● **YOUR GOAL**: Whichever lines of the material contain "hitta", copy each of them.

* * * *

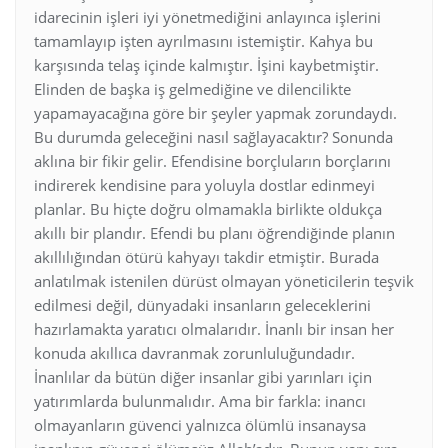
idarecinin işleri iyi yönetmediğini anlayınca işlerini
tamamlayıp işten ayrılmasını istemiştir. Kahya bu
karşısında telaş içinde kalmıştır. İşini kaybetmiştir.
Elinden de başka iş gelmediğine ve dilencilikte
yapamayacağına göre bir şeyler yapmak zorundaydı.
Bu durumda geleceğini nasıl sağlayacaktır? Sonunda
aklına bir fikir gelir. Efendisine borçluların borçlarını
indirerek kendisine para yoluyla dostlar edinmeyi
planlar. Bu hiçte doğru olmamakla birlikte oldukça
akıllı bir plandır. Efendi bu planı öğrendiğinde planın
akıllılığından ötürü kahyayı takdir etmiştir. Burada
anlatılmak istenilen dürüst olmayan yöneticilerin teşvik
edilmesi değil, dünyadaki insanların geleceklerini
hazırlamakta yaratıcı olmalarıdır. İnanlı bir insan her
konuda akıllıca davranmak zorunluluğundadır.
İnanlılar da bütün diğer insanlar gibi yarınları için
yatırımlarda bulunmalıdır. Ama bir farkla: inancı
olmayanların güvenci yalnızca ölümlü insanaysa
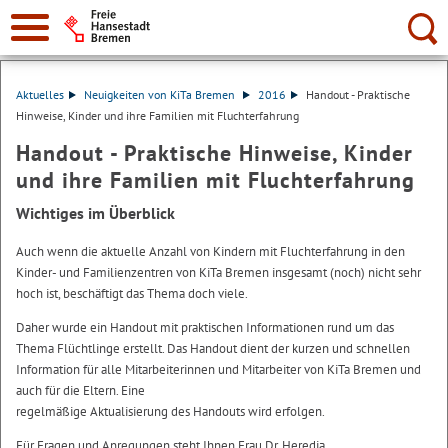
Suche:
Aktuelles
Neuigkeiten von KiTa Bremen
2016
Handout - Praktische
Hinweise, Kinder und ihre Familien mit Fluchterfahrung
Handout - Praktische Hinweise, Kinder
und ihre Familien mit Fluchterfahrung
Wichtiges im Überblick
Auch wenn die aktuelle Anzahl von Kindern mit Fluchterfahrung in den
Kinder- und Familienzentren von KiTa Bremen insgesamt (noch) nicht sehr
hoch ist, beschäftigt das Thema doch viele.
Daher wurde ein Handout mit praktischen Informationen rund um das
Thema Flüchtlinge erstellt. Das Handout dient der kurzen und schnellen
Information für alle Mitarbeiterinnen und Mitarbeiter von KiTa Bremen und
auch für die Eltern. Eine
regelmäßige Aktualisierung des Handouts wird erfolgen.
Für Fragen und Anregungen steht Ihnen Frau Dr. Heredia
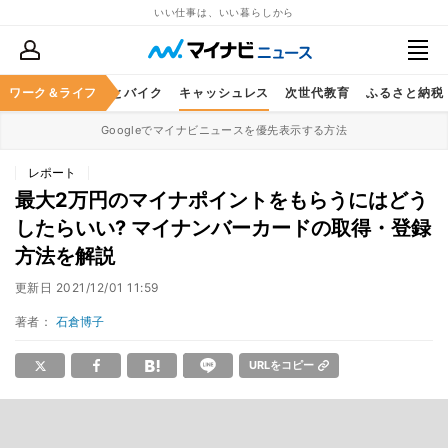
いい仕事は、いい暮らしから
ルメ
ワーク＆ライフ
レジャー
車とバイク
キャッシュレス
次世代教育
ふるさと納税
Googleでマイナビニュースを優先表示する方法
レポート
最大2万円のマイナポイントをもらうにはどう
したらいい? マイナンバーカードの取得・登録
方法を解説
更新日
2021/12/01 11:59
著者：
石倉博子
URLをコピー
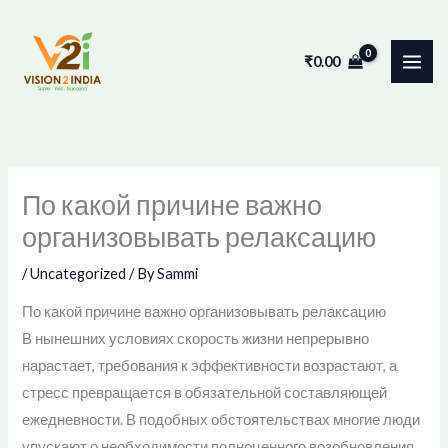
Skip
to
₹
0.00
content
По какой причине важно
организовывать релаксацию
/
Uncategorized
/ By
Sammi
По какой причине важно организовывать релаксацию
В нынешних условиях скорость жизни непрерывно
нарастает, требования к эффективности возрастают, а
стресс превращается в обязательной составляющей
ежедневности. В подобных обстоятельствах многие люди
упускают о необходимости полноценного возобновления,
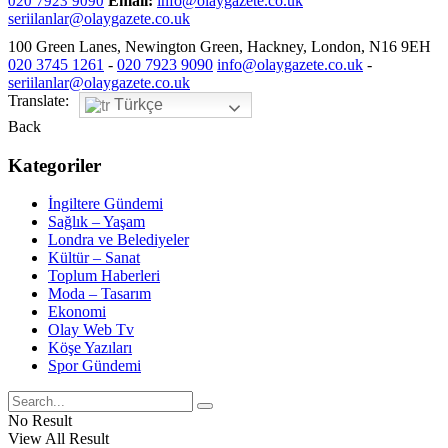
Email:
info@olaygazete.co.uk
020 7923 9090
seriilanlar@olaygazete.co.uk
100 Green Lanes, Newington Green, Hackney, London, N16 9EH
020 3745 1261
-
020 7923 9090
info@olaygazete.co.uk
-
seriilanlar@olaygazete.co.uk
Translate:
Türkçe
Back
Kategoriler
İngiltere Gündemi
Sağlık – Yaşam
Londra ve Belediyeler
Kültür – Sanat
Toplum Haberleri
Moda – Tasarım
Ekonomi
Olay Web Tv
Köşe Yazıları
Spor Gündemi
No Result
View All Result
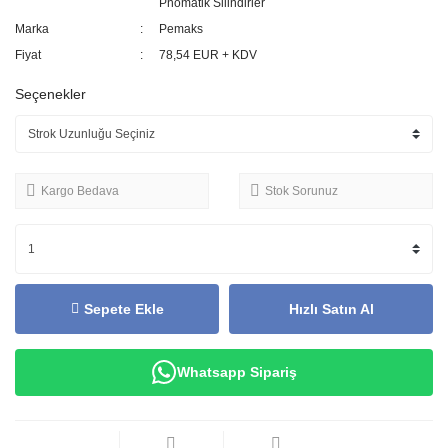
Pnömatik Silindirler
Marka
Pemaks
Fiyat
78,54 EUR + KDV
Seçenekler
Kargo Bedava
Stok Sorunuz
Sepete Ekle
Hızlı Satın Al
Whatsapp Sipariş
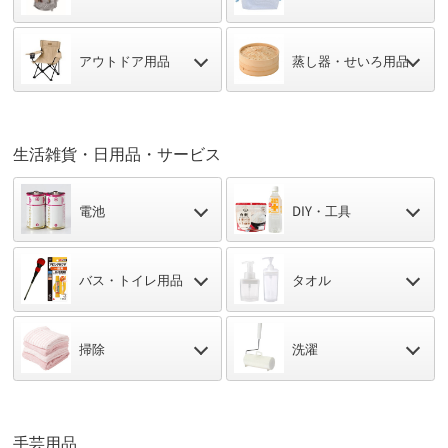
アウトドア用品
蒸し器・せいろ用品
生活雑貨・日用品・サービス
電池
DIY・工具
バス・トイレ用品
タオル
掃除
洗濯
手芸用品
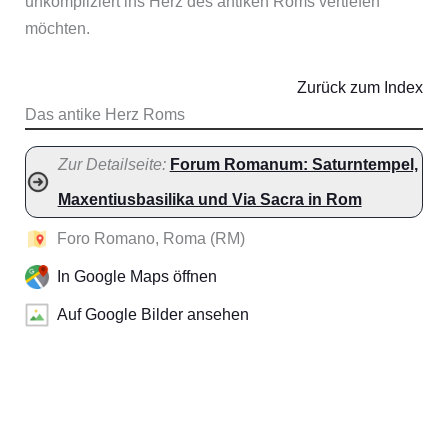
unkompliziert ins Herz des antiken Roms vertiefen
möchten.
Zurück zum Index
Das antike Herz Roms
Zur Detailseite:
Forum Romanum: Saturntempel,
Maxentiusbasilika und Via Sacra in Rom
Foro Romano, Roma (RM)
In Google Maps öffnen
Auf Google Bilder ansehen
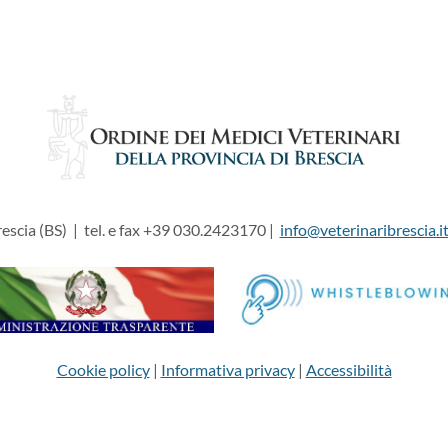
escia (BS) | tel. e fax +39 030.2423170 |
info@veterinaribrescia.i
Cookie policy
|
Informativa privacy
|
Accessibilità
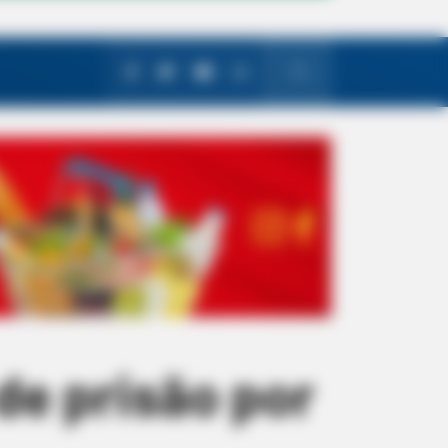
e prisão por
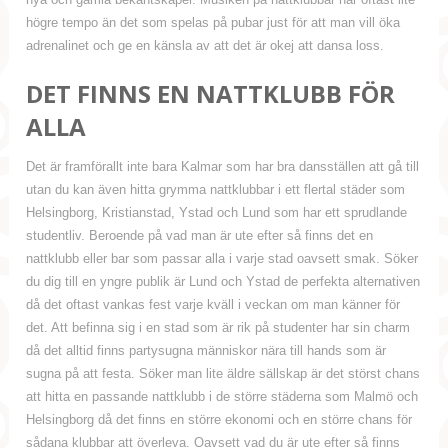
högre tempo än det som spelas på pubar just för att man vill öka
adrenalinet och ge en känsla av att det är okej att dansa loss.
DET FINNS EN NATTKLUBB FÖR
ALLA
Det är framförallt inte bara Kalmar som har bra dansställen att gå till
utan du kan även hitta grymma nattklubbar i ett flertal städer som
Helsingborg, Kristianstad, Ystad och Lund som har ett sprudlande
studentliv. Beroende på vad man är ute efter så finns det en
nattklubb eller bar som passar alla i varje stad oavsett smak. Söker
du dig till en yngre publik är Lund och Ystad de perfekta alternativen
då det oftast vankas fest varje kväll i veckan om man känner för
det. Att befinna sig i en stad som är rik på studenter har sin charm
då det alltid finns partysugna människor nära till hands som är
sugna på att festa. Söker man lite äldre sällskap är det störst chans
att hitta en passande nattklubb i de större städerna som Malmö och
Helsingborg då det finns en större ekonomi och en större chans för
sådana klubbar att överleva. Oavsett vad du är ute efter så finns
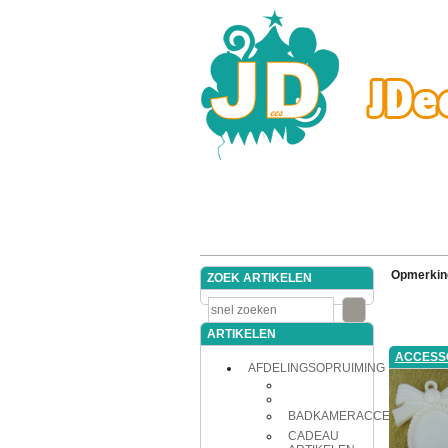
Opmerkin
ZOEK ARTIKELEN
ARTIKELEN
ACCESS
AFDELINGSOPRUIMING
BADKAMERACCESSOIRES
CADEAU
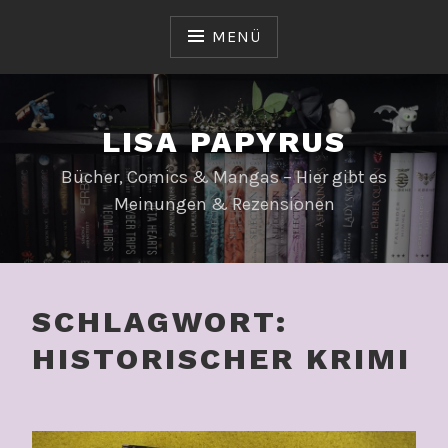
Zum
Inhalt
MENÜ
springen
LISA PAPYRUS
Bücher, Comics & Mangas – Hier gibt es
Meinungen & Rezensionen
SCHLAGWORT:
HISTORISCHER KRIMI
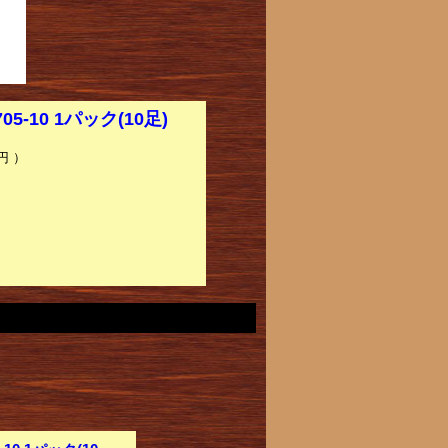
-10 1パック(10足)
円 ）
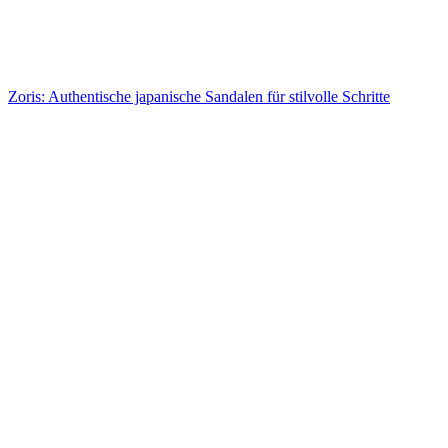
Zoris: Authentische japanische Sandalen für stilvolle Schritte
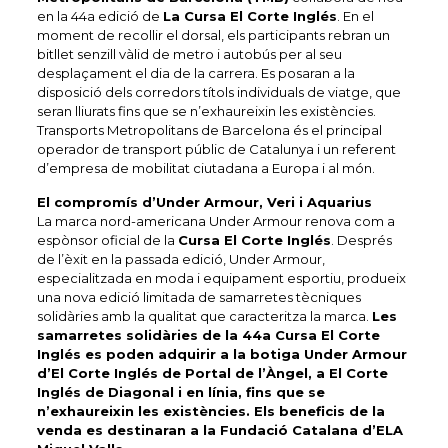
en la 44a edició de
La Cursa El Corte Inglés
. En el
moment de recollir el dorsal, els participants rebran un
bitllet senzill vàlid de metro i autobús per al seu
desplaçament el dia de la carrera. Es posaran a la
disposició dels corredors títols individuals de viatge, que
seran lliurats fins que se n’exhaureixin les existències.
Transports Metropolitans de Barcelona és el principal
operador de transport públic de Catalunya i un referent
d’empresa de mobilitat ciutadana a Europa i al món.
El compromís d’Under Armour, Veri i Aquarius
La marca nord-americana Under Armour renova com a
espònsor oficial de la
Cursa El Corte Inglés
. Després
de l’èxit en la passada edició, Under Armour,
especialitzada en moda i equipament esportiu, produeix
una nova edició limitada de samarretes tècniques
solidàries amb la qualitat que caracteritza la marca.
Les
samarretes solidàries de la 44a Cursa El Corte
Inglés es poden adquirir a la botiga Under Armour
d’El Corte Inglés de Portal de l’Àngel, a El Corte
Inglés de Diagonal i en línia, fins que se
n’exhaureixin les existències. Els beneficis de la
venda es destinaran a la Fundació Catalana d’ELA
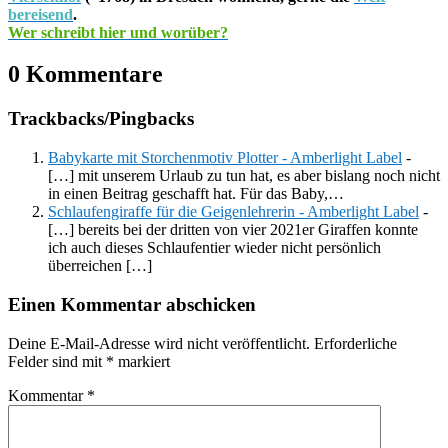
bereisend
.
Wer schreibt hier und worüber?
0 Kommentare
Trackbacks/Pingbacks
Babykarte mit Storchenmotiv Plotter - Amberlight Label
-
[…] mit unserem Urlaub zu tun hat, es aber bislang noch nicht
in einen Beitrag geschafft hat. Für das Baby,…
Schlaufengiraffe für die Geigenlehrerin - Amberlight Label
-
[…] bereits bei der dritten von vier 2021er Giraffen konnte
ich auch dieses Schlaufentier wieder nicht persönlich
überreichen […]
Einen Kommentar abschicken
Deine E-Mail-Adresse wird nicht veröffentlicht.
Erforderliche
Felder sind mit
*
markiert
Kommentar
*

* * * *

● **ANSWER TO THE EXERCISE**:
utan du kan även hitta grymma nattklubbar i ett flertal städer som
att hitta en passande nattklubb i de större städerna som Malmö och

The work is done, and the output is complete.